Gente valente quando decide,

já cumpriu de fato a decisão,

mas há de se ter a humildade,

reconhecer as condições...,

porque numa trilha,

não devemos sentir dores, ou

nos transformarmos em heróis...



Trilha Aracaju (Sergipe) - Mangue Seco (Bahia) - (i de ii)
(Paulo R. Boblitz - mar/2010)


Quinze para as sete, eu estava chegando ao ponto de encontro; minha esposa me deu uma carona.

Sol já lá estava, montada em sua bici, a primeira a chegar. Nos apresentamos e reparei na pequena mochila às suas costas; olhei para a minha e até senti vergonha, pois estava o triplo do que ela parecia levar.

Adivinhando meus pensamentos, me pediu para que olhasse a bicicleta, pois precisava dar um pulo em casa para pegar a mochila dela; enquanto respondia sim, verificava que a pequena mochila, na verdade se tratava de um hidratador costal, desses que conhecemos como camelback. Mais um pouco, ela chegava com a pequena mala, que se fosse minha, daria para passar uns 15 dias.

Por volta das sete, começaram a chegar, um a um, todos os outros; conforme iam chegando, lhes observava as bicicletas e as roupas - tudo errado..., cadeados, buzinas, descansos, tudo peso desnecessário, enquanto que as garrafinhas d'água, apenas uma, eram mesmo garrafinhas... Um grupo que já tem costume de passear junto, agora resolvia também pedalar...

Saímos com um pouco de atraso, em grupos distintos e bem distribuídos, eu, Ruperto, Ivan, Rogers, Rosi, Miranda, Amâncio, Francisco, Fábio Linhares, Flávia e Sol, pedalando até a balsa no Mosqueiro. O dia estava bonito para se pedalar, nublado com nuvens altas...

Faltava um terço do caminho para chegarmos à balsa, quando o Paulo Carneiro a nós se juntou. Pouco antes havia encontrado Vovô Djalma, que comprava algumas frutas frescas à beira do caminho; estava de volta, num passeio solitário até o nosso gostoso caldo de cana. Parei, conversamos um pouco, mas tive que continuar, pois o grupo já se afastava muito.

Os dois carros de apoio já haviam nos ultrapassado, carregando bicicletas e alguns ciclistas que iriam começar a pedalar somente depois da balsa, como Vinícius, Maíra, Silvia, Luciana, Ana Luiza e Rodrigo, irmão do Fabrício, que também apoiava o passeio.

Chegamos enfim ao Mosqueiro, onde pudemos descansar um pouco, beber água de coco, saborear um caldo de cana e comer um bom pastel, tudo ali feitinho na hora. Vi com alegria que a ponte já está quase terminada, nos acabamentos finais...

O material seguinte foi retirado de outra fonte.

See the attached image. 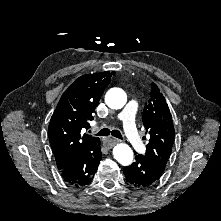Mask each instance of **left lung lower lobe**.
<instances>
[{
  "instance_id": "left-lung-lower-lobe-1",
  "label": "left lung lower lobe",
  "mask_w": 221,
  "mask_h": 221,
  "mask_svg": "<svg viewBox=\"0 0 221 221\" xmlns=\"http://www.w3.org/2000/svg\"><path fill=\"white\" fill-rule=\"evenodd\" d=\"M136 161L124 167L123 171L129 184L136 188H146L155 184L163 175L164 169L143 155H136Z\"/></svg>"
}]
</instances>
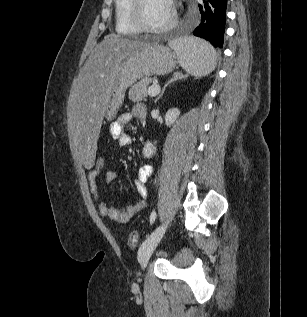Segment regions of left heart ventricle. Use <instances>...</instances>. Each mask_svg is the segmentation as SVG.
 <instances>
[{
	"instance_id": "b2bd125f",
	"label": "left heart ventricle",
	"mask_w": 307,
	"mask_h": 317,
	"mask_svg": "<svg viewBox=\"0 0 307 317\" xmlns=\"http://www.w3.org/2000/svg\"><path fill=\"white\" fill-rule=\"evenodd\" d=\"M173 6L169 0H146L144 17L146 22L153 27L165 25L172 16Z\"/></svg>"
}]
</instances>
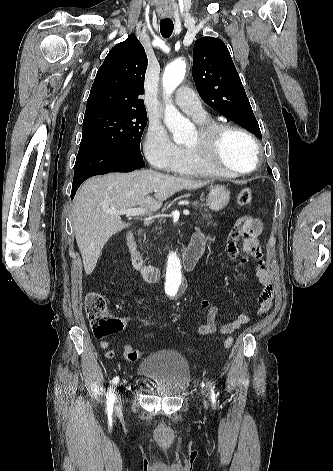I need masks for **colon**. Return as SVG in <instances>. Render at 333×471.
Here are the masks:
<instances>
[{"label": "colon", "instance_id": "colon-1", "mask_svg": "<svg viewBox=\"0 0 333 471\" xmlns=\"http://www.w3.org/2000/svg\"><path fill=\"white\" fill-rule=\"evenodd\" d=\"M251 200L252 192L249 188H244L238 194L237 203L240 206H247ZM85 311L91 330L98 339L118 333L124 329V320L109 312L106 299L101 293L91 292L87 294L85 298ZM233 341L232 336L227 337L223 348L229 349ZM123 354L128 361H137L141 357V352L130 345L124 347Z\"/></svg>", "mask_w": 333, "mask_h": 471}]
</instances>
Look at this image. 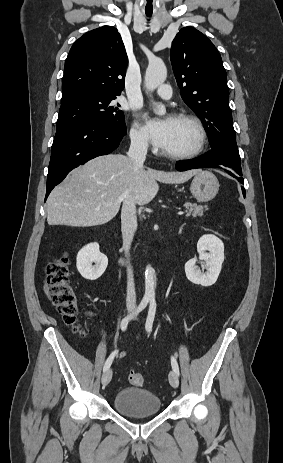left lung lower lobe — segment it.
Segmentation results:
<instances>
[{
  "label": "left lung lower lobe",
  "mask_w": 283,
  "mask_h": 463,
  "mask_svg": "<svg viewBox=\"0 0 283 463\" xmlns=\"http://www.w3.org/2000/svg\"><path fill=\"white\" fill-rule=\"evenodd\" d=\"M218 165H224L235 170L239 175H242L241 172V160L236 158L222 150L211 149L204 155L193 159V160H184L176 163V169L178 171H186L196 168H205V167H219ZM231 176L235 177L233 173L227 171ZM238 181L242 184L244 183L243 178H238ZM243 195L245 196V189L242 187Z\"/></svg>",
  "instance_id": "1"
}]
</instances>
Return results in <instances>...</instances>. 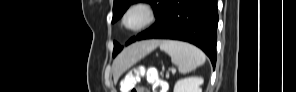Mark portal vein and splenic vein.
<instances>
[{"label":"portal vein and splenic vein","mask_w":296,"mask_h":92,"mask_svg":"<svg viewBox=\"0 0 296 92\" xmlns=\"http://www.w3.org/2000/svg\"><path fill=\"white\" fill-rule=\"evenodd\" d=\"M171 71H172V73H175L176 72V69L175 68H172Z\"/></svg>","instance_id":"obj_1"}]
</instances>
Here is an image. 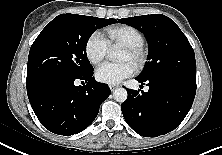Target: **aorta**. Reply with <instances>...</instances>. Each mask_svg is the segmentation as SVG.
Masks as SVG:
<instances>
[{"label":"aorta","instance_id":"obj_1","mask_svg":"<svg viewBox=\"0 0 222 155\" xmlns=\"http://www.w3.org/2000/svg\"><path fill=\"white\" fill-rule=\"evenodd\" d=\"M109 59L110 60H116L118 57V53L117 51H112L109 53ZM127 91L124 88H117L115 89V91L113 92V98L115 101L123 103L127 100Z\"/></svg>","mask_w":222,"mask_h":155}]
</instances>
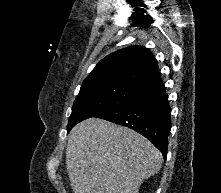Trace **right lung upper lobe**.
I'll return each mask as SVG.
<instances>
[{
	"instance_id": "right-lung-upper-lobe-1",
	"label": "right lung upper lobe",
	"mask_w": 221,
	"mask_h": 193,
	"mask_svg": "<svg viewBox=\"0 0 221 193\" xmlns=\"http://www.w3.org/2000/svg\"><path fill=\"white\" fill-rule=\"evenodd\" d=\"M161 79L154 55L143 46H130L102 59L83 81L81 89L113 83L146 86Z\"/></svg>"
}]
</instances>
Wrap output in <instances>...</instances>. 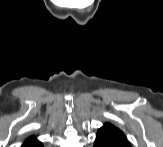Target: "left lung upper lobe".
<instances>
[{"label": "left lung upper lobe", "mask_w": 163, "mask_h": 147, "mask_svg": "<svg viewBox=\"0 0 163 147\" xmlns=\"http://www.w3.org/2000/svg\"><path fill=\"white\" fill-rule=\"evenodd\" d=\"M104 126L115 127V126H113V125L110 124V123H106ZM115 128H116V127H115Z\"/></svg>", "instance_id": "5c2ea615"}]
</instances>
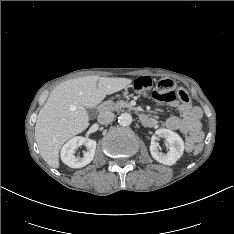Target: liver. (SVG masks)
<instances>
[{"mask_svg": "<svg viewBox=\"0 0 234 234\" xmlns=\"http://www.w3.org/2000/svg\"><path fill=\"white\" fill-rule=\"evenodd\" d=\"M130 83L128 78L84 76L57 86L39 111L35 125V140L44 161L58 168L61 146L89 126L86 109Z\"/></svg>", "mask_w": 234, "mask_h": 234, "instance_id": "6515ba94", "label": "liver"}]
</instances>
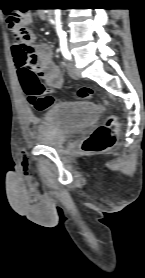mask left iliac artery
<instances>
[{"label":"left iliac artery","instance_id":"left-iliac-artery-1","mask_svg":"<svg viewBox=\"0 0 145 278\" xmlns=\"http://www.w3.org/2000/svg\"><path fill=\"white\" fill-rule=\"evenodd\" d=\"M60 48H61V52H62L63 56L66 59L71 60V54L67 48V40L64 36L60 38Z\"/></svg>","mask_w":145,"mask_h":278}]
</instances>
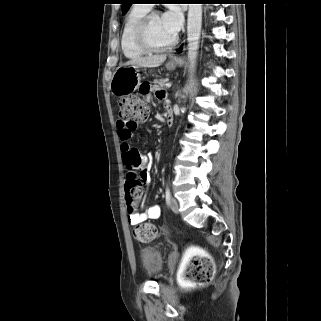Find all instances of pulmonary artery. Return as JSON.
I'll return each instance as SVG.
<instances>
[{
	"instance_id": "obj_1",
	"label": "pulmonary artery",
	"mask_w": 321,
	"mask_h": 321,
	"mask_svg": "<svg viewBox=\"0 0 321 321\" xmlns=\"http://www.w3.org/2000/svg\"><path fill=\"white\" fill-rule=\"evenodd\" d=\"M144 6L149 8V9L152 7V5H150V4H145Z\"/></svg>"
}]
</instances>
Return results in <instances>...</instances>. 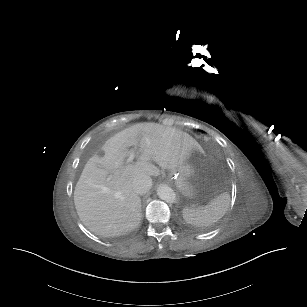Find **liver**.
I'll return each instance as SVG.
<instances>
[{"label": "liver", "mask_w": 307, "mask_h": 307, "mask_svg": "<svg viewBox=\"0 0 307 307\" xmlns=\"http://www.w3.org/2000/svg\"><path fill=\"white\" fill-rule=\"evenodd\" d=\"M139 145V160L125 164L129 148ZM198 147L186 132L157 123H138L110 138L103 157L93 156L84 166L74 191L77 214L90 231L115 236L138 226L141 199L132 182L139 175L159 176V169L175 171ZM102 187L109 190L103 192Z\"/></svg>", "instance_id": "liver-1"}]
</instances>
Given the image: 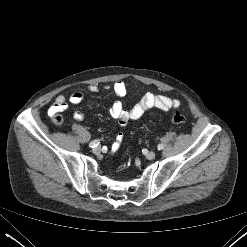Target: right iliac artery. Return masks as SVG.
I'll list each match as a JSON object with an SVG mask.
<instances>
[{
    "label": "right iliac artery",
    "mask_w": 247,
    "mask_h": 247,
    "mask_svg": "<svg viewBox=\"0 0 247 247\" xmlns=\"http://www.w3.org/2000/svg\"><path fill=\"white\" fill-rule=\"evenodd\" d=\"M99 144V140H94L92 142H90L89 146L90 147H96Z\"/></svg>",
    "instance_id": "obj_1"
}]
</instances>
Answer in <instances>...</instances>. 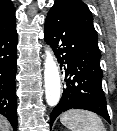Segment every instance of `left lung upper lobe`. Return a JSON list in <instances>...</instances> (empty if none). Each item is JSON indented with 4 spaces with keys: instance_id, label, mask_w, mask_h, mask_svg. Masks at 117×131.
<instances>
[{
    "instance_id": "left-lung-upper-lobe-1",
    "label": "left lung upper lobe",
    "mask_w": 117,
    "mask_h": 131,
    "mask_svg": "<svg viewBox=\"0 0 117 131\" xmlns=\"http://www.w3.org/2000/svg\"><path fill=\"white\" fill-rule=\"evenodd\" d=\"M54 5H64L71 11L84 35L86 43L100 54L97 33L93 26V17L88 6L80 0H56Z\"/></svg>"
}]
</instances>
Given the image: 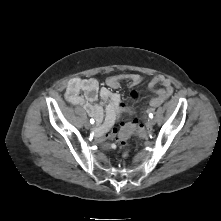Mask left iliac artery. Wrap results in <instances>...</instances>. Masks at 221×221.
Segmentation results:
<instances>
[{
    "label": "left iliac artery",
    "instance_id": "1",
    "mask_svg": "<svg viewBox=\"0 0 221 221\" xmlns=\"http://www.w3.org/2000/svg\"><path fill=\"white\" fill-rule=\"evenodd\" d=\"M149 117H150V118H153V114H152V113H150V114H149Z\"/></svg>",
    "mask_w": 221,
    "mask_h": 221
}]
</instances>
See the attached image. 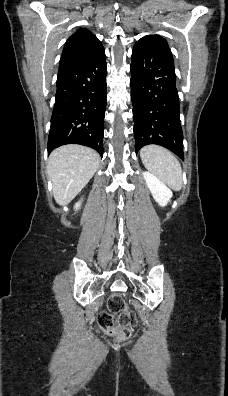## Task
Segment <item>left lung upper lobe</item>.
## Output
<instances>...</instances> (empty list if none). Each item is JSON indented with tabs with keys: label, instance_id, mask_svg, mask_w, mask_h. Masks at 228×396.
<instances>
[{
	"label": "left lung upper lobe",
	"instance_id": "1",
	"mask_svg": "<svg viewBox=\"0 0 228 396\" xmlns=\"http://www.w3.org/2000/svg\"><path fill=\"white\" fill-rule=\"evenodd\" d=\"M140 40H153V41L159 42V43H161V44H163L164 46H166V47L169 48L168 43L166 42V40L163 39V38H162L161 36H159V35H148V36H144V37H142Z\"/></svg>",
	"mask_w": 228,
	"mask_h": 396
}]
</instances>
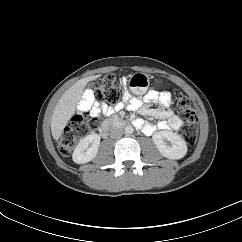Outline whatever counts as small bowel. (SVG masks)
Here are the masks:
<instances>
[{"instance_id": "small-bowel-1", "label": "small bowel", "mask_w": 242, "mask_h": 242, "mask_svg": "<svg viewBox=\"0 0 242 242\" xmlns=\"http://www.w3.org/2000/svg\"><path fill=\"white\" fill-rule=\"evenodd\" d=\"M145 102L158 103L159 106H150L143 103L142 100L131 97L128 92L124 94V103H119L112 109L104 106L102 109L105 113H112L113 111L120 109L127 105L132 111H138L144 116L155 117L161 119L157 125L145 123L141 120H137V126L143 130L146 134L153 133L156 129H171L178 130L182 125V120L168 107L172 102V95L169 92H157L154 90L149 91L145 97ZM80 108L82 110H91L94 115H98L101 111L99 106L95 104L93 95L91 92H86L82 101L80 102Z\"/></svg>"}]
</instances>
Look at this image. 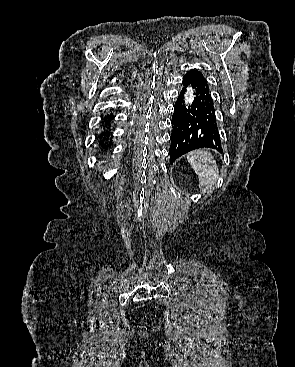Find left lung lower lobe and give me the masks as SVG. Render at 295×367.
Segmentation results:
<instances>
[{"instance_id": "obj_1", "label": "left lung lower lobe", "mask_w": 295, "mask_h": 367, "mask_svg": "<svg viewBox=\"0 0 295 367\" xmlns=\"http://www.w3.org/2000/svg\"><path fill=\"white\" fill-rule=\"evenodd\" d=\"M185 86L178 97L172 116L171 163L183 154L198 148H212L222 152L217 128L216 109L210 89L203 74L197 70L188 71L183 77ZM192 87L195 98L192 104H185L186 87Z\"/></svg>"}]
</instances>
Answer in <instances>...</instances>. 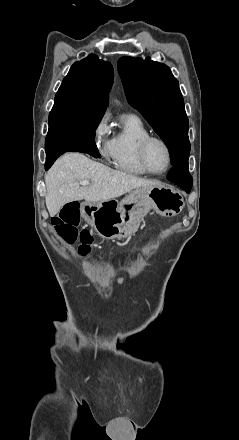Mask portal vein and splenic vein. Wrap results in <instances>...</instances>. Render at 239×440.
I'll return each instance as SVG.
<instances>
[{"instance_id": "portal-vein-and-splenic-vein-1", "label": "portal vein and splenic vein", "mask_w": 239, "mask_h": 440, "mask_svg": "<svg viewBox=\"0 0 239 440\" xmlns=\"http://www.w3.org/2000/svg\"><path fill=\"white\" fill-rule=\"evenodd\" d=\"M76 186H89V180H82V182H79Z\"/></svg>"}]
</instances>
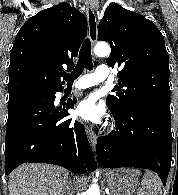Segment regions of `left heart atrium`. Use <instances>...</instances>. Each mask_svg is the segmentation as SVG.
<instances>
[{
    "label": "left heart atrium",
    "instance_id": "1",
    "mask_svg": "<svg viewBox=\"0 0 178 195\" xmlns=\"http://www.w3.org/2000/svg\"><path fill=\"white\" fill-rule=\"evenodd\" d=\"M76 115L83 121L90 123H100L104 117L102 105L93 96H87L78 102Z\"/></svg>",
    "mask_w": 178,
    "mask_h": 195
}]
</instances>
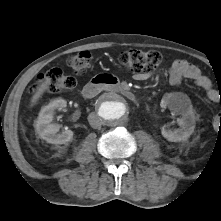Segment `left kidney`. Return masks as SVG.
Instances as JSON below:
<instances>
[{"instance_id": "1", "label": "left kidney", "mask_w": 221, "mask_h": 221, "mask_svg": "<svg viewBox=\"0 0 221 221\" xmlns=\"http://www.w3.org/2000/svg\"><path fill=\"white\" fill-rule=\"evenodd\" d=\"M160 106L168 108L172 113L181 115L177 119L178 129L170 130L162 127L161 133L170 142H181L187 140L194 132L196 118L189 97L181 92L165 93L161 99Z\"/></svg>"}]
</instances>
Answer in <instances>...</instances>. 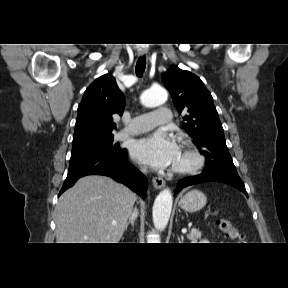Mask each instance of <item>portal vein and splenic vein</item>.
Wrapping results in <instances>:
<instances>
[{
  "label": "portal vein and splenic vein",
  "mask_w": 288,
  "mask_h": 288,
  "mask_svg": "<svg viewBox=\"0 0 288 288\" xmlns=\"http://www.w3.org/2000/svg\"><path fill=\"white\" fill-rule=\"evenodd\" d=\"M186 232H187V229H186V228H183V229H182V233L185 234Z\"/></svg>",
  "instance_id": "portal-vein-and-splenic-vein-1"
}]
</instances>
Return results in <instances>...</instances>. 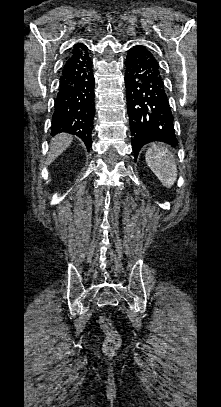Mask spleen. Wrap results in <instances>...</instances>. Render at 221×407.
Wrapping results in <instances>:
<instances>
[{
	"instance_id": "spleen-1",
	"label": "spleen",
	"mask_w": 221,
	"mask_h": 407,
	"mask_svg": "<svg viewBox=\"0 0 221 407\" xmlns=\"http://www.w3.org/2000/svg\"><path fill=\"white\" fill-rule=\"evenodd\" d=\"M145 159L148 167L157 176L161 183L170 188L177 179V165L172 153L162 144H151Z\"/></svg>"
}]
</instances>
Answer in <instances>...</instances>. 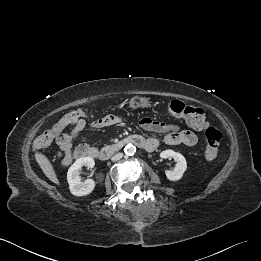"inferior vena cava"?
<instances>
[{"label":"inferior vena cava","mask_w":261,"mask_h":261,"mask_svg":"<svg viewBox=\"0 0 261 261\" xmlns=\"http://www.w3.org/2000/svg\"><path fill=\"white\" fill-rule=\"evenodd\" d=\"M122 157H123L122 153H116L115 155L112 156L111 160L113 162H116V161L120 160Z\"/></svg>","instance_id":"1"}]
</instances>
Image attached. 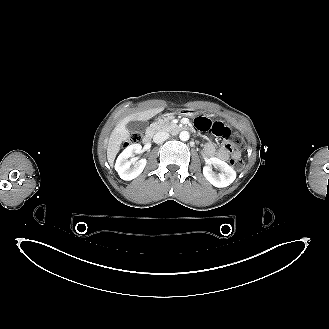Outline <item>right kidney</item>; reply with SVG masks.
Here are the masks:
<instances>
[{
  "mask_svg": "<svg viewBox=\"0 0 329 329\" xmlns=\"http://www.w3.org/2000/svg\"><path fill=\"white\" fill-rule=\"evenodd\" d=\"M142 146L140 144H132L123 150L118 156L115 163V170L123 180H132L138 177L146 166V159H141L136 162L129 160L133 154H140Z\"/></svg>",
  "mask_w": 329,
  "mask_h": 329,
  "instance_id": "1",
  "label": "right kidney"
}]
</instances>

Seguimos pela balsa atravessando o rio Vaza Barris, reiniciando nosso caminho numa estrada praticamente vazia, pois a balsa tem o dom de produzir intervalos sem trânsito algum, o que me tranqüilizou com tantos marinheiros de primeira viagem, a pedalar pelo meio da pista. Uma bicicleta será sempre invisível para quem estiver se aproximando veloz de encontro a nós, seja pela frente ou por trás, a piorar quando dois veículos estiverem se cruzando.

Rodovias sem acostamento, são muito perigosas, e perigosíssimas quando o tráfego é intenso; em rodovias, sempre devemos pedalar em fila única ou indiana, o mais humildemente próximos da extremidade, sempre na mão correta, se de dia em cores vistosas, se de noite, devidamente sinalizados.

O caminho era suave, com leve vento de través, pequenas subidas e descidas, até quando chegamos na Caueira, uma praia deserta àquela hora. Mais um ponto de descanso, onde aproveitei para pedir um isotônico gelado e espumante. Agora o passeio seria pela linha de maré, vento às costas até a praia do Abaís, uma delícia mas muito quente pela falta do vento a nos refrescar, pois agora andávamos junto com ele.

Não resisti a tanto sossego e logo me lembrei de Carlos Núñez, e comecei a tocar o Castro da Moura em minha cabeça, uma música linda a perdurar. A maré vazante, em ziguezague despejava suas carícias brandas, pela areia agora desnudada...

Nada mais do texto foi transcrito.